» Problem description
Pull each line containing "Tools" out of the data and copy it.
● ● ● ● ●
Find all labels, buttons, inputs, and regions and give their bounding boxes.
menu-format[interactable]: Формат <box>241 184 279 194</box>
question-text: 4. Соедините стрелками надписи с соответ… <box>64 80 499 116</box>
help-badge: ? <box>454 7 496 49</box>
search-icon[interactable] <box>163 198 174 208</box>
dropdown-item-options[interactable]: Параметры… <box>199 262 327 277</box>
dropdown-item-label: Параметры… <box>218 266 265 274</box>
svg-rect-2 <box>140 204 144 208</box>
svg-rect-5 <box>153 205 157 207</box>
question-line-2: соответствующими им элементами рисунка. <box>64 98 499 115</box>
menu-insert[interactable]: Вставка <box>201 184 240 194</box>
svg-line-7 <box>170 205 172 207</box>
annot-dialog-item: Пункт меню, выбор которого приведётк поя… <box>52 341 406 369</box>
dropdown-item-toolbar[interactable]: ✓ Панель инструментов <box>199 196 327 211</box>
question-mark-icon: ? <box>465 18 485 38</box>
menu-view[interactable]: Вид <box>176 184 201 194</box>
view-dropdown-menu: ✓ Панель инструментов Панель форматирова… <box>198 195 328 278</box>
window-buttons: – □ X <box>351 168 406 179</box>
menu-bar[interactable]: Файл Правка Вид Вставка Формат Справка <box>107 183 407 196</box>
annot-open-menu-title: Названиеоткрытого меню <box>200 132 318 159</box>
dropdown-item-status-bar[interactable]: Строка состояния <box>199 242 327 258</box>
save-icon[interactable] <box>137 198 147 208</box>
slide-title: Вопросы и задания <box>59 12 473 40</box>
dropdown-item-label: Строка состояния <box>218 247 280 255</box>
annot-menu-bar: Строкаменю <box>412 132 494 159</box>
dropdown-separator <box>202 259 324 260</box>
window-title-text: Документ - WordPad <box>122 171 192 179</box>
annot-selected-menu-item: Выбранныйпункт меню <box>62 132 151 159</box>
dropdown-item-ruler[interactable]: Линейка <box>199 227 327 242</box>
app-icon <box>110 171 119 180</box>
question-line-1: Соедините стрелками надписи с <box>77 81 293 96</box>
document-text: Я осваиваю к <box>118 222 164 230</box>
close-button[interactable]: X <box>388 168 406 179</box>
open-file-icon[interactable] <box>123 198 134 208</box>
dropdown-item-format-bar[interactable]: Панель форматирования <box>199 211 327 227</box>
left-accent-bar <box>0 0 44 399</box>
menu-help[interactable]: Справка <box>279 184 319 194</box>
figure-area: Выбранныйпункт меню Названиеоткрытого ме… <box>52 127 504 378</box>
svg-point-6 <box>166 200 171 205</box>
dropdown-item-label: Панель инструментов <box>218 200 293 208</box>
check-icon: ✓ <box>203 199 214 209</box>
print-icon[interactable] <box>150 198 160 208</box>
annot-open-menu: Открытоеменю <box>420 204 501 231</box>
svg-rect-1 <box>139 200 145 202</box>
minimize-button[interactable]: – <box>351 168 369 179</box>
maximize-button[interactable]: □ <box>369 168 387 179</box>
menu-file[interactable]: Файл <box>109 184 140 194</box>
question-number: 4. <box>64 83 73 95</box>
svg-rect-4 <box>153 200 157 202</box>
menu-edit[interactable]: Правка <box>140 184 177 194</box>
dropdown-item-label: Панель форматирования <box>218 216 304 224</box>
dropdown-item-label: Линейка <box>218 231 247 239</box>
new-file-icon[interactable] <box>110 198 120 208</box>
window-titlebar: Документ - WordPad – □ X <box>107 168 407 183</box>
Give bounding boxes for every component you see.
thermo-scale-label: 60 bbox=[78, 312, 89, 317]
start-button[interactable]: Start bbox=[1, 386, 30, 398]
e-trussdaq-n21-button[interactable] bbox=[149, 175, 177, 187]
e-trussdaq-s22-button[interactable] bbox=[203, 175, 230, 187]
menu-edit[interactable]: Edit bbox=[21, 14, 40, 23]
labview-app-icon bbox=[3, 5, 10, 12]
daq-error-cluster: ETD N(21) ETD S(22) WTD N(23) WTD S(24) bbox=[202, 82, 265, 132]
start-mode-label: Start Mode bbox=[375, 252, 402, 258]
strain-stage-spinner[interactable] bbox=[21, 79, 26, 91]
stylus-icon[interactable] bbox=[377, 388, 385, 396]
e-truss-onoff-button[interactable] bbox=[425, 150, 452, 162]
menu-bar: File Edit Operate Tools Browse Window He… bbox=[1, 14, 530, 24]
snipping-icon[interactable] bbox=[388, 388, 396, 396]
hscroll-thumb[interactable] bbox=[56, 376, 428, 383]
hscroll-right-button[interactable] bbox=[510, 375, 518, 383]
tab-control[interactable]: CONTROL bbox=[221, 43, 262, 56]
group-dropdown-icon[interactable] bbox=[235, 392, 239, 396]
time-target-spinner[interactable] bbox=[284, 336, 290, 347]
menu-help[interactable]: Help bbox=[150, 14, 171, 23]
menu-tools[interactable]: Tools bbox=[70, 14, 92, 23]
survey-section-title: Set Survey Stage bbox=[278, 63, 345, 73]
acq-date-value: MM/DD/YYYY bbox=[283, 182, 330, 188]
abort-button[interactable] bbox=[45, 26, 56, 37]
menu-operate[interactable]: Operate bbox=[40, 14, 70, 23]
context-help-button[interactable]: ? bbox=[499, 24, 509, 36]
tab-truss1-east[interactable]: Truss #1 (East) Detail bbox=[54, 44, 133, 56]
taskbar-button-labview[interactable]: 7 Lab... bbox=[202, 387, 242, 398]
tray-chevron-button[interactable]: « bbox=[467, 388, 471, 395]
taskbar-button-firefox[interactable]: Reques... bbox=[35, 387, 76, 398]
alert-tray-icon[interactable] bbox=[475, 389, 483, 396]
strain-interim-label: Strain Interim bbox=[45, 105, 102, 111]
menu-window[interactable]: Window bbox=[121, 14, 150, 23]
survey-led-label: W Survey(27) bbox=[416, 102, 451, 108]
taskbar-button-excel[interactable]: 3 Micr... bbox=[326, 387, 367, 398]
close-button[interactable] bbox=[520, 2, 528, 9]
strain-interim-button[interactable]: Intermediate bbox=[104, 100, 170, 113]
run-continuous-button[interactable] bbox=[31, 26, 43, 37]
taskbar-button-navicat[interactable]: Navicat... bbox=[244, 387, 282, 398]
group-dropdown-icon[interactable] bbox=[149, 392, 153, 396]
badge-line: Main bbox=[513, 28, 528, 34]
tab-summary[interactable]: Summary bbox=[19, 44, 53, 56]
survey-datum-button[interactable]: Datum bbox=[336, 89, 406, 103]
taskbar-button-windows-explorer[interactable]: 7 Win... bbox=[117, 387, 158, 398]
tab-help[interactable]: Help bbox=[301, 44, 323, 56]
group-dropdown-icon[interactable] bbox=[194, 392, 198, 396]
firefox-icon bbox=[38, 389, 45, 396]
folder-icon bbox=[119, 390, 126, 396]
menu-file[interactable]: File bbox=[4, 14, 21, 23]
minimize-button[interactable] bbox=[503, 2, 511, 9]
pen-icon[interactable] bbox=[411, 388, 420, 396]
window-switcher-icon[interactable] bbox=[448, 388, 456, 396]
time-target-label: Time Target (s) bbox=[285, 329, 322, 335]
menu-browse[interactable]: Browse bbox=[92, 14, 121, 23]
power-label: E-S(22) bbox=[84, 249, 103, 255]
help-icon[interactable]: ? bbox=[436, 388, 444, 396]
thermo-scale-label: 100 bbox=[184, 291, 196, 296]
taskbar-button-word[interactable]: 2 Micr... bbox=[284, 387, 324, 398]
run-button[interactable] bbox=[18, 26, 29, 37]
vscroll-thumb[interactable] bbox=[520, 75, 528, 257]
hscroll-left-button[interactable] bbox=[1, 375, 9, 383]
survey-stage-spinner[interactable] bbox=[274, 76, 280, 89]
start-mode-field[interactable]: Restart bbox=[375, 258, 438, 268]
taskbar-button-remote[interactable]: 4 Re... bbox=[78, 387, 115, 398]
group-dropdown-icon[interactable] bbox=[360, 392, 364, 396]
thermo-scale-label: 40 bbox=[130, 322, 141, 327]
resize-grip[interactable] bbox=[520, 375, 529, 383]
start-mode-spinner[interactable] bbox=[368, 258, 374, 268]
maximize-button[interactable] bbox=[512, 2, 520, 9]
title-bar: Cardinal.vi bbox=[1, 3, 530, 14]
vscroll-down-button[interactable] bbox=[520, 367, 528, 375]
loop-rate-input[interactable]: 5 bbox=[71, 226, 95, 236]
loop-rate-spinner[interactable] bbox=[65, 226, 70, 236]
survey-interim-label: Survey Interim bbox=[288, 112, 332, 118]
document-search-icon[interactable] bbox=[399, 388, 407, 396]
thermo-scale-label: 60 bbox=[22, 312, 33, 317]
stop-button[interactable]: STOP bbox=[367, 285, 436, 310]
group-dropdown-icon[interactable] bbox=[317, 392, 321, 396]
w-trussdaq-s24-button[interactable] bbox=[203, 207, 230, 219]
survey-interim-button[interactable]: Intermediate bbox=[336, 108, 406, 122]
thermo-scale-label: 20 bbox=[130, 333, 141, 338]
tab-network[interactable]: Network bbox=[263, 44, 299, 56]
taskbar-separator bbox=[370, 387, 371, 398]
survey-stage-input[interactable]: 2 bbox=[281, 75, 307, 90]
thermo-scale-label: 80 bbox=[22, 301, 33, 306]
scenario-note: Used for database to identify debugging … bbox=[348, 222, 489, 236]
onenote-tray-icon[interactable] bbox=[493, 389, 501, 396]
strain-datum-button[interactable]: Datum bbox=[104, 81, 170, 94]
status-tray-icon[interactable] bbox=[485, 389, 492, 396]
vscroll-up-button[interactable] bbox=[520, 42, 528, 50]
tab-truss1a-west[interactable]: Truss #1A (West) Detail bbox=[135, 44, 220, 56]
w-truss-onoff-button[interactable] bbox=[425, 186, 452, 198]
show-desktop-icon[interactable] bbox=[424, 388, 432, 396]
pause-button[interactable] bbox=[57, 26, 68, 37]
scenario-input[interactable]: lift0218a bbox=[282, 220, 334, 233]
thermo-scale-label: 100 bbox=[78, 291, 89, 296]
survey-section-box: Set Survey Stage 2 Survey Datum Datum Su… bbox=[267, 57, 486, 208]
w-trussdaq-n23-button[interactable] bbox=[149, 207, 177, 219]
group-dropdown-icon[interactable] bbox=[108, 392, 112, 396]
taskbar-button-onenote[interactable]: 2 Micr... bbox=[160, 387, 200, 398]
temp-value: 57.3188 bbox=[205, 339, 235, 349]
● ● ● ● ●
» Result for this task
menu-bar: File Edit Operate Tools Browse Window He… bbox=[1, 14, 530, 24]
menu-tools[interactable]: Tools bbox=[70, 14, 92, 23]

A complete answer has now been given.